DATA FOR THE TASK Start Marker

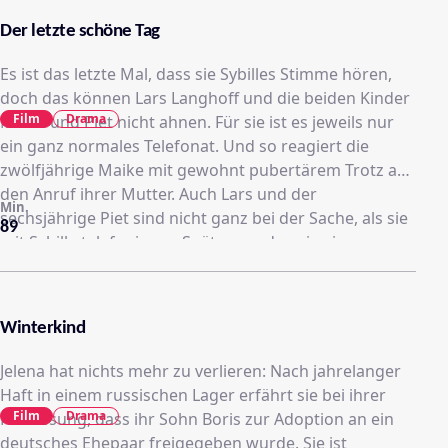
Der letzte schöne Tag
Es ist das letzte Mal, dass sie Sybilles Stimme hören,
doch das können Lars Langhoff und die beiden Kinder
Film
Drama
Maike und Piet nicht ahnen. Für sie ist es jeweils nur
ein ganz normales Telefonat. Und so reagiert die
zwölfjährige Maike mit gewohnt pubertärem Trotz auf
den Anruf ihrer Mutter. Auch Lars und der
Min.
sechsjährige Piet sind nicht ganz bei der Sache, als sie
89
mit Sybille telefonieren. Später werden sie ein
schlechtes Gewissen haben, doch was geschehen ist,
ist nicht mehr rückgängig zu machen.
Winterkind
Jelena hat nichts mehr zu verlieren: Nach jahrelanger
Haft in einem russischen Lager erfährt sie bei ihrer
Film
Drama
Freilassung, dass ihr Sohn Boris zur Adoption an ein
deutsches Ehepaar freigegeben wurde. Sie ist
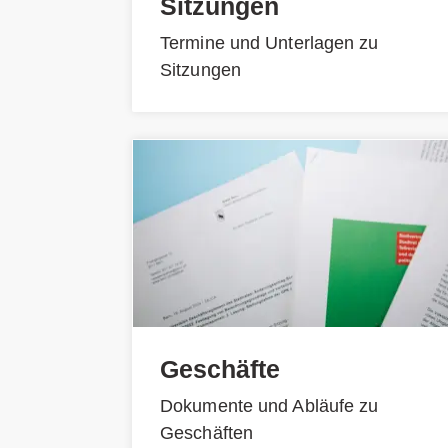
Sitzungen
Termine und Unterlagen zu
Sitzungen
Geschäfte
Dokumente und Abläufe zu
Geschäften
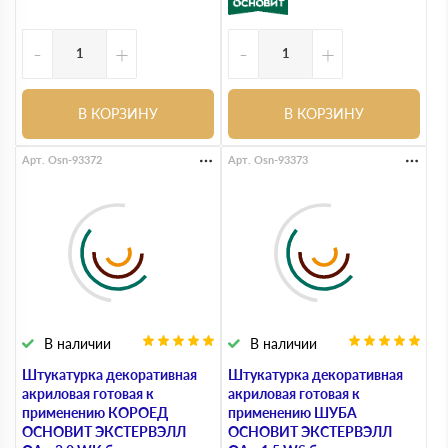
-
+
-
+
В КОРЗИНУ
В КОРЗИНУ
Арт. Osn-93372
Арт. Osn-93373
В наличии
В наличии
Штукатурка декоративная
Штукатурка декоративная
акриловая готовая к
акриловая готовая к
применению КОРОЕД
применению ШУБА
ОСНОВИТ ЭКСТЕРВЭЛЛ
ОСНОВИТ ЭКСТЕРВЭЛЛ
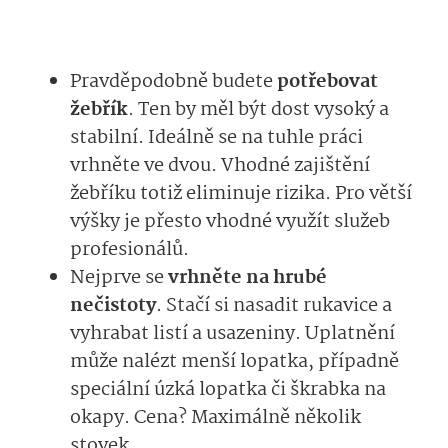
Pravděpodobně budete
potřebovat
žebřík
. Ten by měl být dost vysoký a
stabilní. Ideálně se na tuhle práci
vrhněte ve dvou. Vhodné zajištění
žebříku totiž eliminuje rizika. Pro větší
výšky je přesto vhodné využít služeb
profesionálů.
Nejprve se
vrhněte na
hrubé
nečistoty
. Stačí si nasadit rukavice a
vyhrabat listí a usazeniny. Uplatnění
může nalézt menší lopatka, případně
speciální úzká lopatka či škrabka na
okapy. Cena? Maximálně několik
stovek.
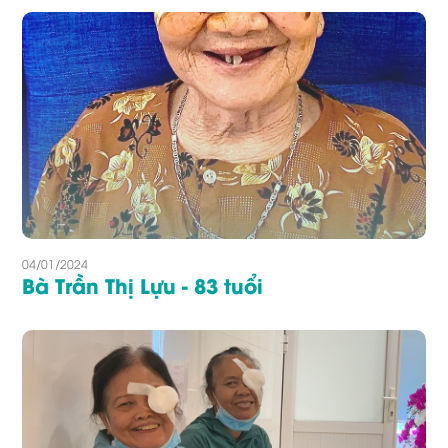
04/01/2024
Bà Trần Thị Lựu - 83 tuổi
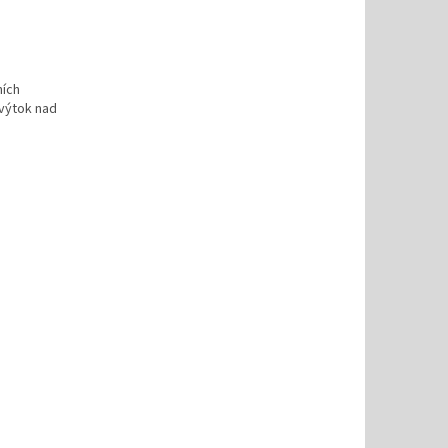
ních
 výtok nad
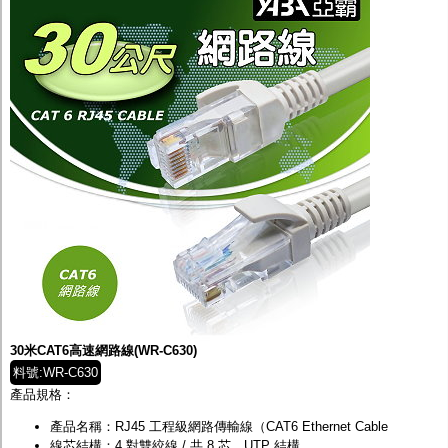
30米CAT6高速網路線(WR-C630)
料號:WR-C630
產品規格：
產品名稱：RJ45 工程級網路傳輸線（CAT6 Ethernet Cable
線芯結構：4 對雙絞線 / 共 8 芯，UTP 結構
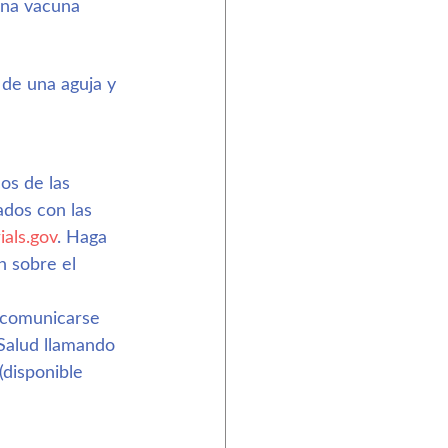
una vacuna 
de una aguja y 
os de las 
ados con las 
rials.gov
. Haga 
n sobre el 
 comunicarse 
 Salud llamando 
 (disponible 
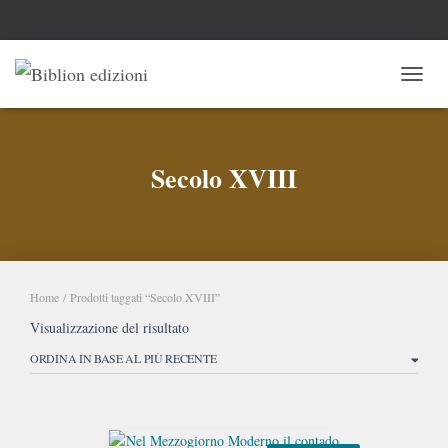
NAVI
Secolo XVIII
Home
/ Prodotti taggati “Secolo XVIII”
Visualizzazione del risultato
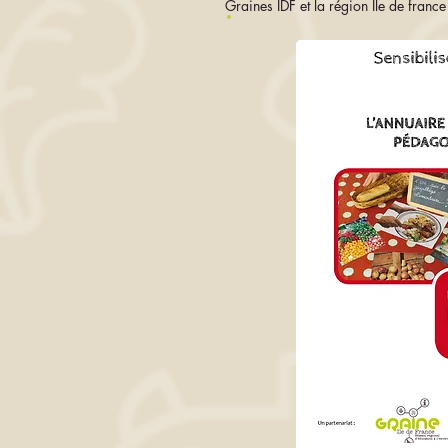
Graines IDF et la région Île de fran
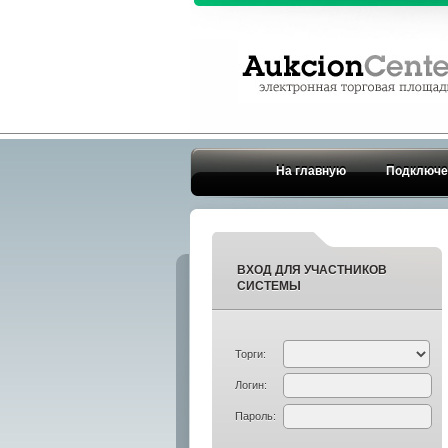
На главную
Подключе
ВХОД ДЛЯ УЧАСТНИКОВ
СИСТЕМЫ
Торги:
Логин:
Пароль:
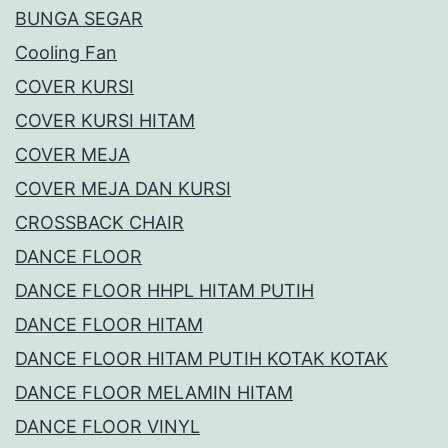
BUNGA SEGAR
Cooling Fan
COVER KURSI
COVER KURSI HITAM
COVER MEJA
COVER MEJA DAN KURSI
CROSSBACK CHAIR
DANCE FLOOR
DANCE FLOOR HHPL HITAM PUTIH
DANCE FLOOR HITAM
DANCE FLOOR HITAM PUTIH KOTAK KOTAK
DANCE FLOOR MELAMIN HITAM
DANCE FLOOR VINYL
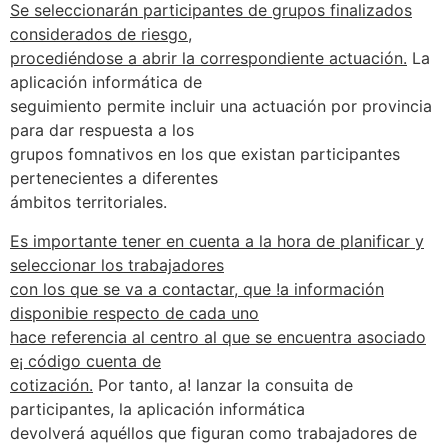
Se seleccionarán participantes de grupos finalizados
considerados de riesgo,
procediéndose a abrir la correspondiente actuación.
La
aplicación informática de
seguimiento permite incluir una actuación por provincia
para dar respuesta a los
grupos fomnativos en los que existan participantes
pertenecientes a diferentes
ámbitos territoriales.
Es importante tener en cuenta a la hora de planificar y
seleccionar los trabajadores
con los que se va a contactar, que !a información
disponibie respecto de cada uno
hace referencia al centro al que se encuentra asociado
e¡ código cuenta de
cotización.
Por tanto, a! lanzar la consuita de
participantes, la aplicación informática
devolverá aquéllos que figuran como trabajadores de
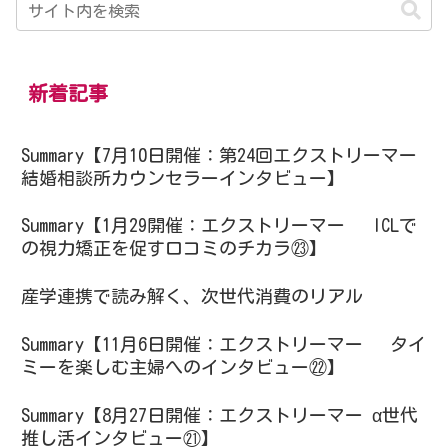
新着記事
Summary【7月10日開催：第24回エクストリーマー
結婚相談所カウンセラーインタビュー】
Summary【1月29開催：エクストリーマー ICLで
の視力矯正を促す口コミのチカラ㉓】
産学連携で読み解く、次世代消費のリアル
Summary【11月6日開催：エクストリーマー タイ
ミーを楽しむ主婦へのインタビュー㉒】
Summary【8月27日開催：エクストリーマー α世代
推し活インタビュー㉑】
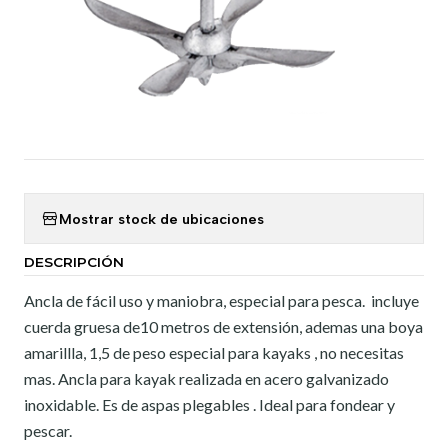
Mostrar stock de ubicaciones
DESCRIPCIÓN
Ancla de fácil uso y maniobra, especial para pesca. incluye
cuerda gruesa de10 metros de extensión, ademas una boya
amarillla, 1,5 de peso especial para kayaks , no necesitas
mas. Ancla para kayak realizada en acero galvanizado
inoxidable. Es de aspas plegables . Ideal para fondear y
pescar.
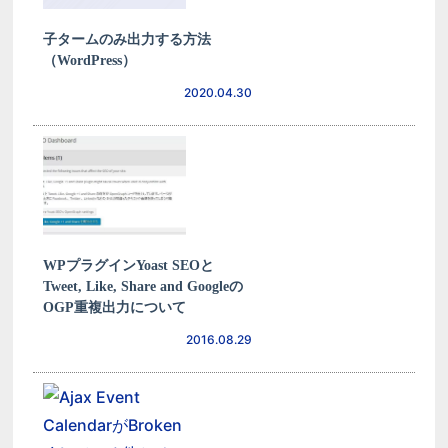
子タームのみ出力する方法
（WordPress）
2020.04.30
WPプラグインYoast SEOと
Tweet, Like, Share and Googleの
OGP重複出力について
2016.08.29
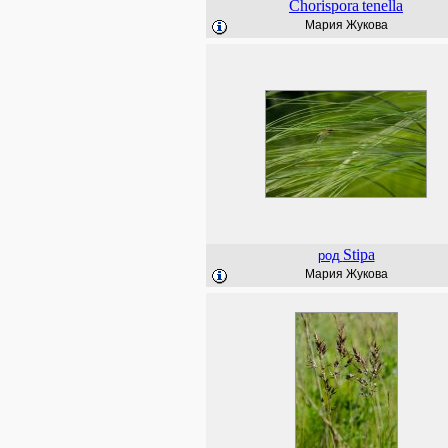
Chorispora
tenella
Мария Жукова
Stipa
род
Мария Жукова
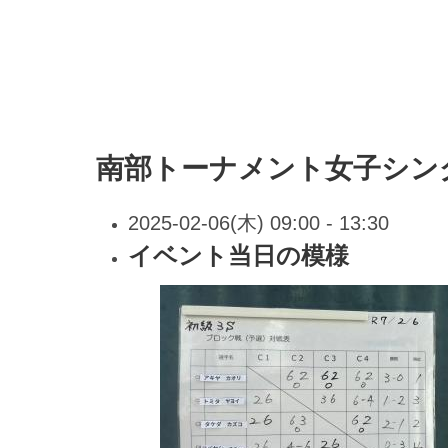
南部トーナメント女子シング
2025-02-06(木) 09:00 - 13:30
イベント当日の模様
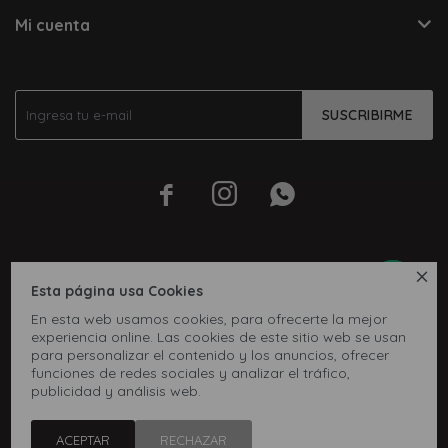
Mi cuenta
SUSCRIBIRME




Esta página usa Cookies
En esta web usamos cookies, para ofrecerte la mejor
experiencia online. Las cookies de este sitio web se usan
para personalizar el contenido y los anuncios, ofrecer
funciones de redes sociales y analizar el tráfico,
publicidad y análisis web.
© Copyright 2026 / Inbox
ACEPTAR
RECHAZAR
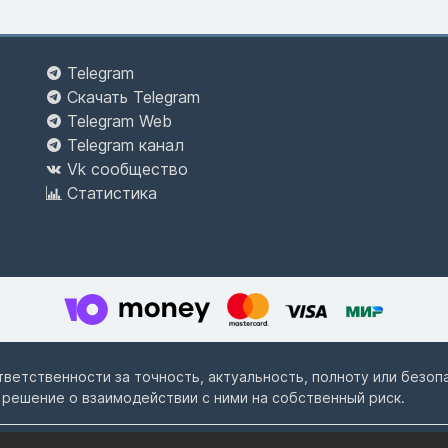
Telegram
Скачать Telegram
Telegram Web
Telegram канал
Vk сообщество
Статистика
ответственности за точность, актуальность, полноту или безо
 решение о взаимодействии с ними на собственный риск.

DATA FOR THE TASK End Marker

*WHAT THE TASK ASKS:*
Take each line above that contains "doch" and copy it out.

*TASK OUTPUT:*
doch das können Lars Langhoff und die beiden Kinder
schlechtes Gewissen haben, doch was geschehen ist,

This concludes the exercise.